There is a small linear component left, which I believe comes from the
work required to find the buckets that hold elements that must be moved.

## Implementation

Griddle uses the
[`hashbrown::raw`](https://docs.rs/hashbrown/0.14/hashbrown/raw/index.html)
API, which allows it to take advantage of all the awesome work that has
gone into making `hashbrown` as fast as it is. The key different parts
of griddle live in `src/raw/mod.rs`. The `raw` API was [removed in
`hashbrown` 0.15](https://github.com/rust-lang/hashbrown/issues/545), so
Griddle is stuck on 0.14 for now.

Griddle aims to stick as closely to `hashbrown` as it can, both in terms
of code and API. `src/map.rs` and `src/set.rs` are virtually identical
to the equivalent files in `hashbrown` (I encourage you to diff them!),
without only some (currently;
[#4](https://github.com/jonhoo/griddle/issues/4)) unsupported API
removed.

## Why "griddle"?

You can amortize the cost of making hashbrowns by using a griddle..?

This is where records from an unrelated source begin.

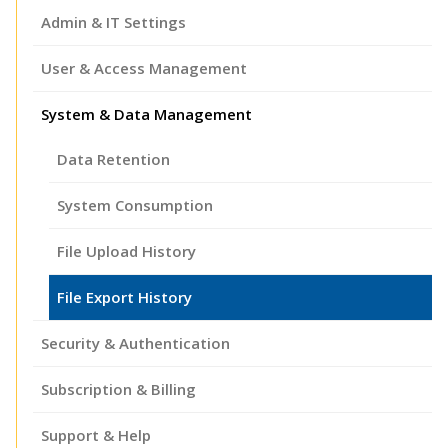
Admin & IT Settings
User & Access Management
System & Data Management
Data Retention
System Consumption
File Upload History
File Export History
Security & Authentication
Subscription & Billing
Support & Help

[`hashbrown`]: https://crates.io/crates/hashbrown
[significant spikes]: https://twitter.com/jonhoo/status/1277618908355313670

## License

Licensed under either of

 * Apache License, Version 2.0
   ([LICENSE-APACHE]LICENSE-APACHE or http://www.apache.org/licenses/LICENSE-2.0)
 * MIT license
   ([LICENSE-MIT]LICENSE-MIT or http://opensource.org/licenses/MIT)

at your option.

## Contribution

Unless you explicitly state otherwise, any contribution intentionally submitted
for inclusion in the work by you, as defined in the Apache-2.0 license, shall be
dual licensed as above, without any additional terms or conditions.